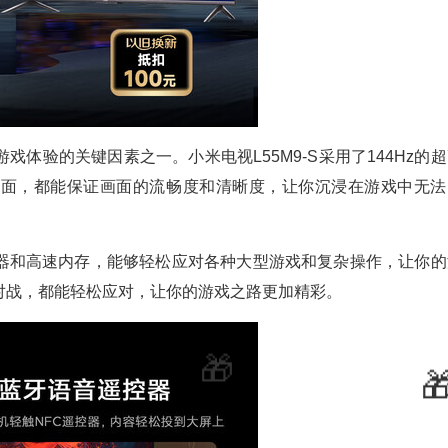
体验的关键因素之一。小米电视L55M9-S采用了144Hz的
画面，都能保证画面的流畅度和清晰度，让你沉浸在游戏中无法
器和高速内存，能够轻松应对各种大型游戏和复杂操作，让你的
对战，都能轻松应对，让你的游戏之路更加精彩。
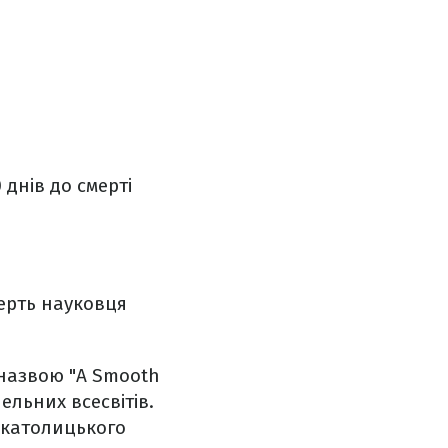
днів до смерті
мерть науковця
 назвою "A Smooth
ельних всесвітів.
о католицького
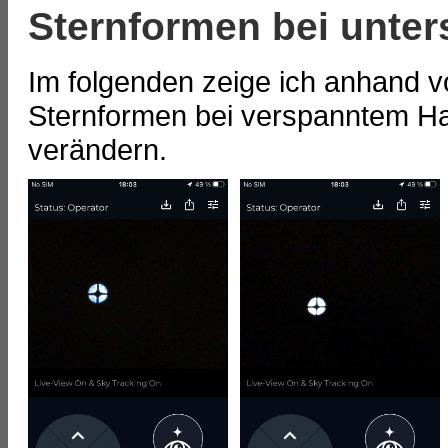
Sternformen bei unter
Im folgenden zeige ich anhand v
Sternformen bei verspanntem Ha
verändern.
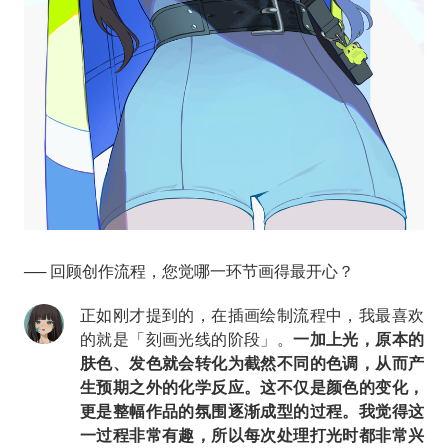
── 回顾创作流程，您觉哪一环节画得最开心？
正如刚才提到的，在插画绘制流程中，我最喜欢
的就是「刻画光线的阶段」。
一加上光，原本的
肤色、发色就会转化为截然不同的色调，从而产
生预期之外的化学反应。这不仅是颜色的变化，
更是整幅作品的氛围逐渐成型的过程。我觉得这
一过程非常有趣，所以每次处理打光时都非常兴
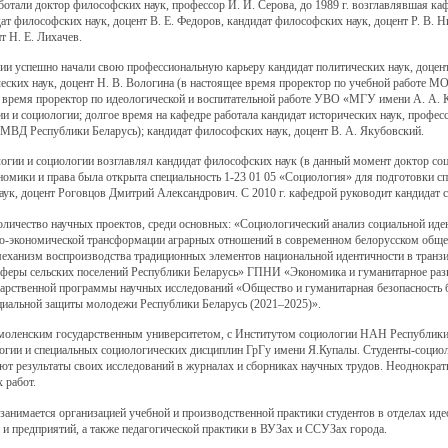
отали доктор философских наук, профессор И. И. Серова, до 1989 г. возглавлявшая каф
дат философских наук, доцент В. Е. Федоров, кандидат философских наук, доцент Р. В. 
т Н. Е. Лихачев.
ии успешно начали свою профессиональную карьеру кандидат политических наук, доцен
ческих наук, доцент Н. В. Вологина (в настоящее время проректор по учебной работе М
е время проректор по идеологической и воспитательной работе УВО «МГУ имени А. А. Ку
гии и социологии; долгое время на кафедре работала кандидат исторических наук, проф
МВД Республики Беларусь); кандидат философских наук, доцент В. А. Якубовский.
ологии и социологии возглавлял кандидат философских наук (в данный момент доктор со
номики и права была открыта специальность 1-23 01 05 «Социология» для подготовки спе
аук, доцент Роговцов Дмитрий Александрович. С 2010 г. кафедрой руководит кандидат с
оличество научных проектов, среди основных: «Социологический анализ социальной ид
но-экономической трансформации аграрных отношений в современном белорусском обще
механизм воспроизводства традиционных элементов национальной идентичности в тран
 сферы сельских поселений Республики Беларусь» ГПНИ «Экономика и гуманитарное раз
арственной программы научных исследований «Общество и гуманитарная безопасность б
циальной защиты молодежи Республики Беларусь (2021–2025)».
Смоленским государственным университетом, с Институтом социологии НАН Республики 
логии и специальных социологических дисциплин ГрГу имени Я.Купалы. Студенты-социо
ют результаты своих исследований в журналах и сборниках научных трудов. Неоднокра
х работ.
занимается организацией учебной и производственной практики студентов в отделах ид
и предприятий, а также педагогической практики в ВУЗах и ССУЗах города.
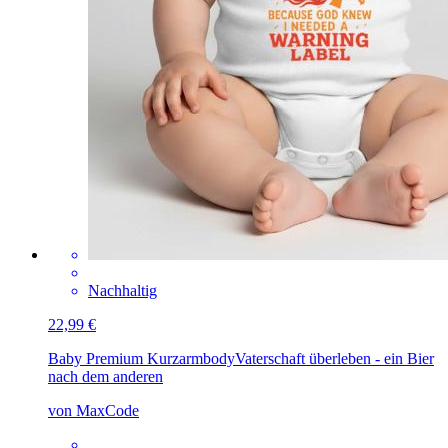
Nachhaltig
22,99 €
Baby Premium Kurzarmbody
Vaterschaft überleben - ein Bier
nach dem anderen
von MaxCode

::::

- _What the exercise asks_: All lines above containing the string "учебной" are to be collected.

- _Solution below_:
ческих наук, доцент Н. В. Вологина (в настоящее время проректор по учебной работе М
занимается организацией учебной и производственной практики студентов в отделах ид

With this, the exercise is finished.